▶ [TASK] Among the entries that follow, find every line with the word "Кабинет" and copy it.

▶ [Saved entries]
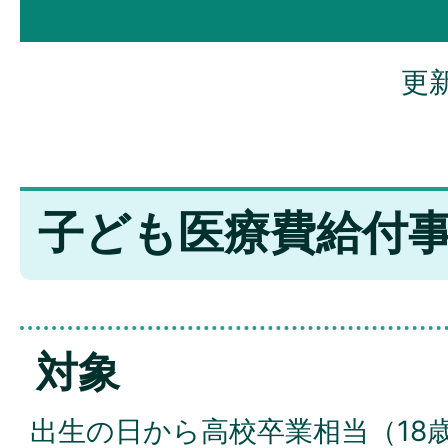
更新
子ども医療費給付
対象
出生の日から高校卒業相当（18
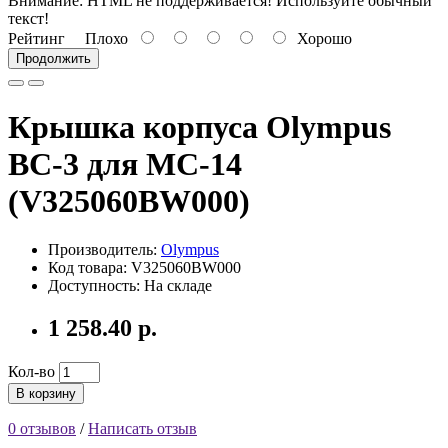
Внимание:
HTML не поддерживается! Используйте обычный
текст!
Рейтинг
Плохо
Хорошо
Продолжить
Крышка корпуса Olympus
BC-3 для MC-14
(V325060BW000)
Производитель:
Olympus
Код товара: V325060BW000
Доступность: На складе
1 258.40 р.
Кол-во
В корзину
0 отзывов
/
Написать отзыв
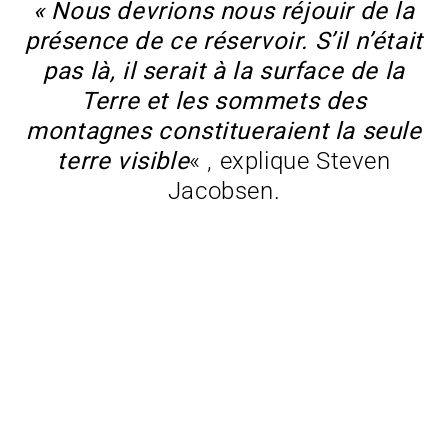
« Nous devrions nous réjouir de la
présence de ce réservoir. S’il n’était
pas là, il serait à la surface de la
Terre et les sommets des
montagnes constitueraient la seule
terre visible
« , explique Steven
Jacobsen.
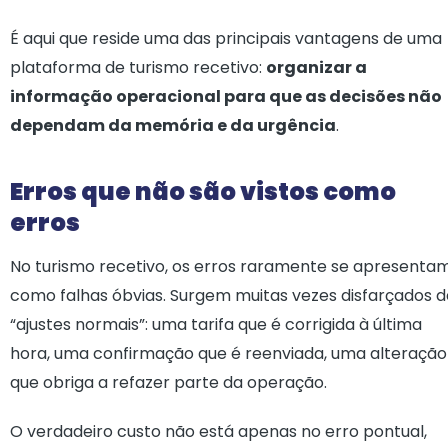
É aqui que reside uma das principais vantagens de uma
plataforma de turismo recetivo:
organizar a
informação operacional para que as decisões não
dependam da memória e da urgência
.
Erros que não são vistos como
erros
No turismo recetivo, os erros raramente se apresenta
como falhas óbvias. Surgem muitas vezes disfarçados d
“ajustes normais”: uma tarifa que é corrigida à última
hora, uma confirmação que é reenviada, uma alteração
que obriga a refazer parte da operação.
O verdadeiro custo não está apenas no erro pontual,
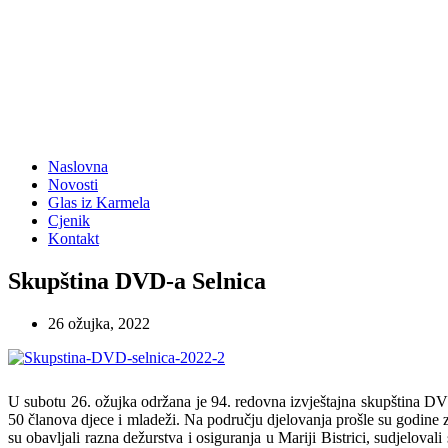
Naslovna
Novosti
Glas iz Karmela
Cjenik
Kontakt
Skupština DVD-a Selnica
26 ožujka, 2022
U subotu 26. ožujka održana je 94. redovna izvještajna skupština DV
50 članova djece i mladeži. Na području djelovanja prošle su godine za
su obavljali razna dežurstva i osiguranja u Mariji Bistrici, sudjelova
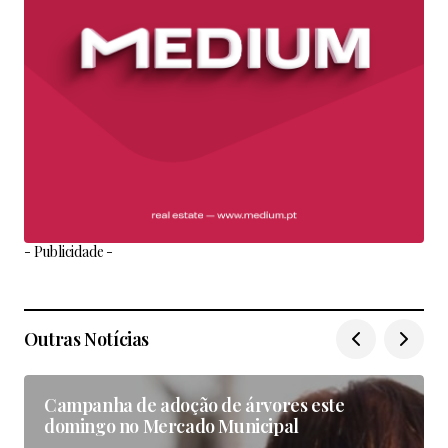
- Publicidade -
Outras Notícias
Campanha de adoção de árvores este
domingo no Mercado Municipal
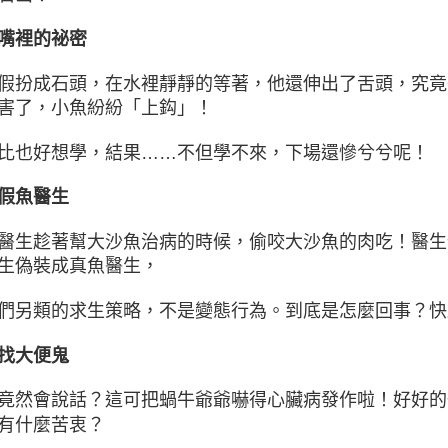
嘴裡的祕密
假扮成石頭，在水裡靜靜的等著，他還伸出了舌頭，究竟
害了，小魚紛紛「上鈎」！
比也好想學，結果……不但學不來，下場還慘兮兮呢！
假魚醫生
醫生趁著幫大沙魚治病的時候，偷咬大沙魚的肉吃！醫生
生偽裝成真魚醫生，
們另類的求生策略，不是變態行為。到底是怎麼回事？快
找大便鬼
竟然會說話？這可把蝸牛爺爺嚇得心臟病發作啦！好好的
有什麼苦衷？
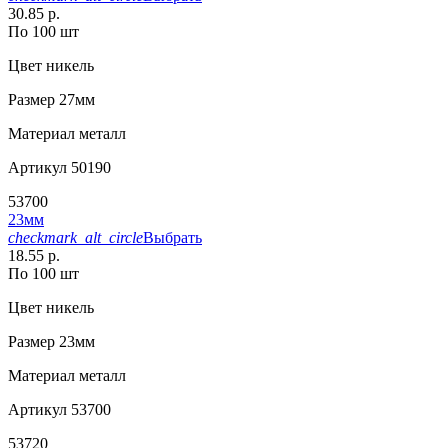
30.85 р.
По 100 шт
Цвет
никель
Размер
27мм
Материал
металл
Артикул
50190
53700
23мм
checkmark_alt_circle
Выбрать
18.55 р.
По 100 шт
Цвет
никель
Размер
23мм
Материал
металл
Артикул
53700
53720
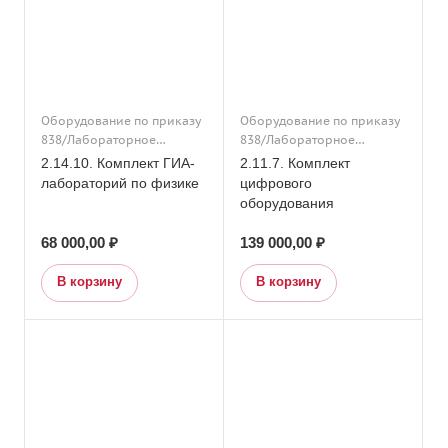
Оборудование по приказу
Оборудование по приказу
838/Лабораторное
838/Лабораторное
оборудование/Подраздел
оборудование/Основное
2.14.10. Комплект ГИА-
2.11.7. Комплект
14. Кабинет физики/
общее образование/
лабораторий по физике
цифрового
Оборудование по приказу
Подраздел 11. Кабинет
оборудования
838/Подраздел 14. Кабинет
географии/
физики
Дополнительное
68 000,00 ₽
139 000,00 ₽
образование/
Оборудование по приказу
В корзину
В корзину
838/Подраздел 11. Кабинет
географии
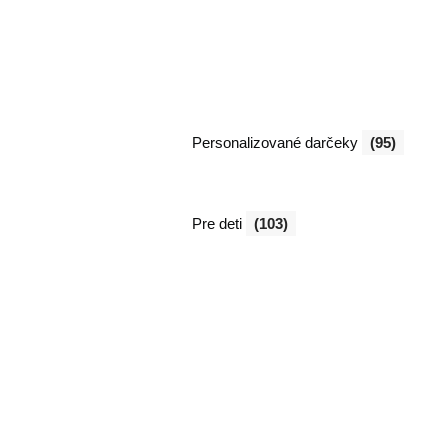
Personalizované darčeky
(95)
Pre deti
(103)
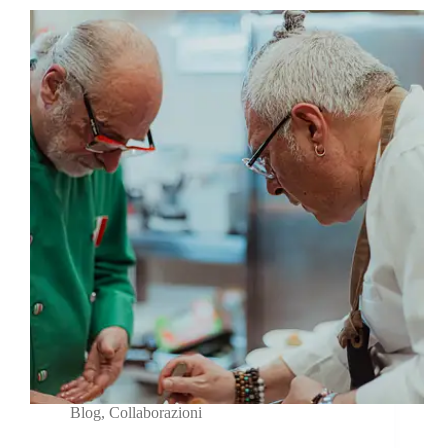
Blog
,
Collaborazioni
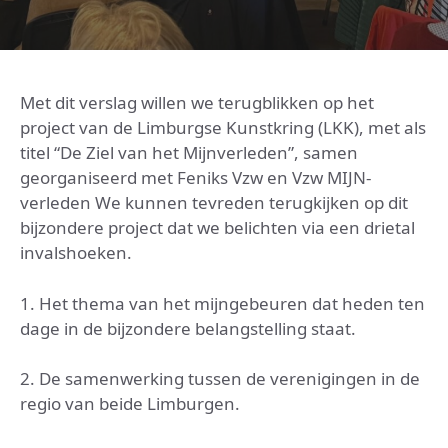
Met dit verslag willen we terugblikken op het
project van de Limburgse Kunstkring (LKK), met als
titel “De Ziel van het Mijnverleden”, samen
georganiseerd met Feniks Vzw en Vzw MIJN-
verleden We kunnen tevreden terugkijken op dit
bijzondere project dat we belichten via een drietal
invalshoeken.
1. Het thema van het mijngebeuren dat heden ten
dage in de bijzondere belangstelling staat.
2. De samenwerking tussen de verenigingen in de
regio van beide Limburgen.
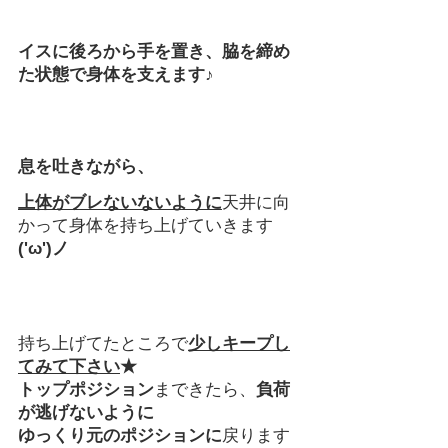
イスに後ろから手を置き、脇を締め
た状態で身体を支えます♪
息を吐きながら、
上体がブレないないように
天井に向
かって身体を持ち上げていきます
('ω')ノ
持ち上げてたところで
少しキープし
てみて下さい
★
トップポジション
まできたら、
負荷
が逃げないように
ゆっくり元のポジションに
戻ります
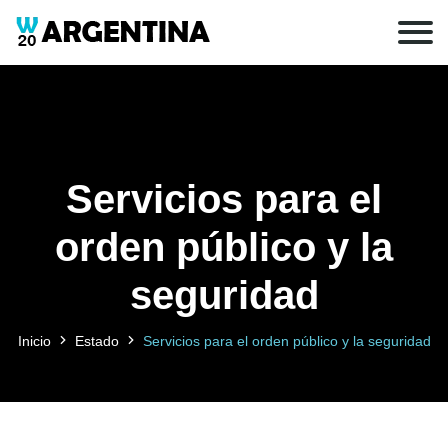
Servicios para el
orden público y la
seguridad
Inicio
Estado
Servicios para el orden público y la seguridad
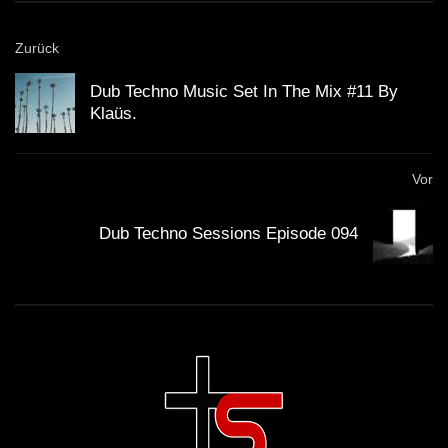
Zurück
Dub Techno Music Set In The Mix #11 By
Klaüs.
Vor
Dub Techno Sessions Episode 094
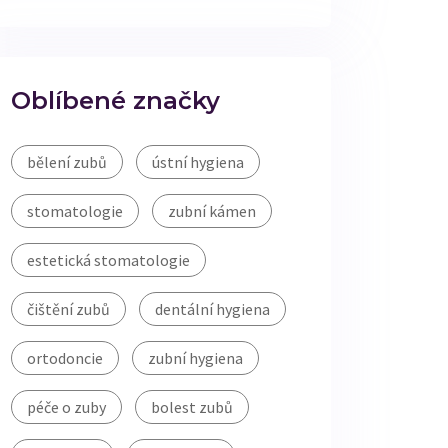
Oblíbené značky
bělení zubů
ústní hygiena
stomatologie
zubní kámen
estetická stomatologie
čištění zubů
dentální hygiena
ortodoncie
zubní hygiena
péče o zuby
bolest zubů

▶ [REPLY]
14. Кабинет физики/
Подраздел 11. Кабинет
838/Подраздел 14. Кабинет
838/Подраздел 11. Кабинет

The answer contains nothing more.